For each unit, faculty should choose at least one reading. Faculty are free to choose other readings that may not be on the list in order to supplement their course as they like.
Contents
Unit 1: Genre Awareness / Discourse Community
Key Terms: Rhetoric, Rhetorical Situation, Genre, Discourse Community
The goal of this project is for students to demonstrate an understanding of the relationship between genre, discourse communities, and rhetorical situations. The reason for doing so is that research shows that this study is key knowledge for transfer. By analyzing the features of specific genres and studying their related discourse communities, students learn that genre and discourse community are always connected. By doing so, students apprehend that learning to write in a new situation comes from understand the features of different genres and their related audiences.
This assignment offers a means for students to understand and use a variety of different types of research, including ethnography, analysis of artifacts, interviews, or other primary sources. The products for this assignment may take different forms. Students may do a genre analysis that explores the textual features, compares the similarities and differences across instances of the genre, identifies the discourse communities tied to the genre, studies how the genre and discourse communities have changed historically, and asks questions about who is included and excluded from the genre. Students may also choose to compose in a genre. In all cases, however, students should demonstrate in writing a deeper understanding of the ways in which discourse communities influence genres over time and rhetorical situations define exigencies for writing.

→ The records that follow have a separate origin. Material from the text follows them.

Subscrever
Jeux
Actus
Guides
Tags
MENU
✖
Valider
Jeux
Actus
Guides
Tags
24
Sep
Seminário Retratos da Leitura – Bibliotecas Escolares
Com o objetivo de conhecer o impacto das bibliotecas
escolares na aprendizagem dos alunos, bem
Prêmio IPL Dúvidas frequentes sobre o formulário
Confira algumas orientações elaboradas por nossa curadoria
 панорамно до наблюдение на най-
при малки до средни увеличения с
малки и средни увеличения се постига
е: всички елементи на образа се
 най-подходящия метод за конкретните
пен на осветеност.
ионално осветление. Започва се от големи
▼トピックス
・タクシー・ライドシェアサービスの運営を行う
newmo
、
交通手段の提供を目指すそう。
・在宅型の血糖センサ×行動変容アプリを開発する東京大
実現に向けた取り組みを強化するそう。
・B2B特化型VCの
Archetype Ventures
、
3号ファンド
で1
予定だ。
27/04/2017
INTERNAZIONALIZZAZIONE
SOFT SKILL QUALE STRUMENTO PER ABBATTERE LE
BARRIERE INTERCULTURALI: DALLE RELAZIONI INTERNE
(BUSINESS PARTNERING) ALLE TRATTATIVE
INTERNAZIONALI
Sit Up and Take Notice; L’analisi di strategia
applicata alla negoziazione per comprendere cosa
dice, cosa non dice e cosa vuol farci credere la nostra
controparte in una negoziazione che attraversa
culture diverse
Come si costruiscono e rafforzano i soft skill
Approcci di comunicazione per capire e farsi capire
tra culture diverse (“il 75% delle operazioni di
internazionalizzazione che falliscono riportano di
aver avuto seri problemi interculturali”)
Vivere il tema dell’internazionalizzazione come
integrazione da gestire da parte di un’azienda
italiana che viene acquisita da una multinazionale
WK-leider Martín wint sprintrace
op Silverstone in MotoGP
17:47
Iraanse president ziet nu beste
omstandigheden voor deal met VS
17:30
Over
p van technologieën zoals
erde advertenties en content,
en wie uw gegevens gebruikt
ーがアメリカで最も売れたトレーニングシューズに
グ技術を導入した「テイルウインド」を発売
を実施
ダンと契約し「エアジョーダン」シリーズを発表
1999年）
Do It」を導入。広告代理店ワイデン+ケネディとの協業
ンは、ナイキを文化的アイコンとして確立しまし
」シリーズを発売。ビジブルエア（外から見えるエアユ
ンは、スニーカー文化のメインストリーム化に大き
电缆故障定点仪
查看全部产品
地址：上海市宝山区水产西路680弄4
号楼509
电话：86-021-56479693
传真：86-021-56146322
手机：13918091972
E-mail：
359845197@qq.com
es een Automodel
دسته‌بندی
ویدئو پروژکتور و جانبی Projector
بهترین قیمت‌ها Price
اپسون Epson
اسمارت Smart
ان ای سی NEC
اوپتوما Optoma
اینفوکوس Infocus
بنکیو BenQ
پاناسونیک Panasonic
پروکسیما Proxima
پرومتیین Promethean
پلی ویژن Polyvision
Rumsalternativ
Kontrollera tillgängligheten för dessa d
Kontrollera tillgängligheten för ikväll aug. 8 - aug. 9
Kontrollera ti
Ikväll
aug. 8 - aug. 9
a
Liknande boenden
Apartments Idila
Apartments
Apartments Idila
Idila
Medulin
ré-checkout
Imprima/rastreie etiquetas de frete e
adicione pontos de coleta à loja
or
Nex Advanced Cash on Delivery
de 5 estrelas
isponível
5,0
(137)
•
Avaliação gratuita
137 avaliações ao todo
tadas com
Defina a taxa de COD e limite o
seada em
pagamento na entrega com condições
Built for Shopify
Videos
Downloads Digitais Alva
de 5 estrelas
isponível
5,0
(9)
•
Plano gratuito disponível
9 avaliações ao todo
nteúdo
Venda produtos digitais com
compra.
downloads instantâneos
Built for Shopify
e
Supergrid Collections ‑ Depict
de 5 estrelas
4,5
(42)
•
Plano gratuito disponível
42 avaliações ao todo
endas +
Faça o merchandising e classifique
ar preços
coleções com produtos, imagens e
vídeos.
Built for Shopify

As with all the units in the course, reflection and transfer are critical, as Taczak and Robertson point out, “students who develop a reflective framework that allows them to understand writing in different contexts are able to reimagine previous writing knowledge that they can adapt to a new situation.” In addition to the main writing project, metawriting assignments should ask students to explicitly concern themselves with transfer. For activities in this regard, see Yancey and Beaufort.
Theory
Since this unit comprises the intersection of Genre, Rhetorical Situation, and Discourse Community, it is important that all three of these concepts be addressed.
Elizabeth Wardle and Douglas P. Downs: Rhetoric and Genre Excerpt
from Writing about Writing
This piece, written to students, gives a comprehensive overview of what we mean when we talk about Rhetoric and Genre. It includes helpful reflective activities.
Janet Boyd: “Murder! Rhetorically Speaking”
from Writing Spaces, Vol. 2
Laura Carroll: “Backpacks vs. Briefcases”
Nelson Graff: “Teaching Rhetorical Analysis to Promote Transfer”
Joseph Harris: “The Idea of Community in the Study of Writing”
from College Composition and Communication 40, no. 1 (1989): 11-22.
Pairs well with Bartholomae’s “Inventing the University” and serves as an introduction to discourse communities.
Ann Johns: “Discourse Communities and Communities of Practice: Membership, Conflict, and Diversity”
Wayne Peck, Linda Flower, and Lorraine Higgins: “Community Literacy: Can Writing Make a Difference?“
Mary Jo Reiff and Anis Bawarshi: “How Students Use Prior Genre Knowledge to Negotiate New Writing Contexts in First-Year Composition”
Meghann Meeusen: “Taking the High Road: Why Learning to Write Isn’t Easy and What We Can Do about It“
Jaqueline Jones Royster: “When the First Voice Heard is Not Your Own”
John Swales: “The Concept of a Discourse Community”
Elizabeth Wardle: “Identity, Authority, and Learning to Write in New Workplaces”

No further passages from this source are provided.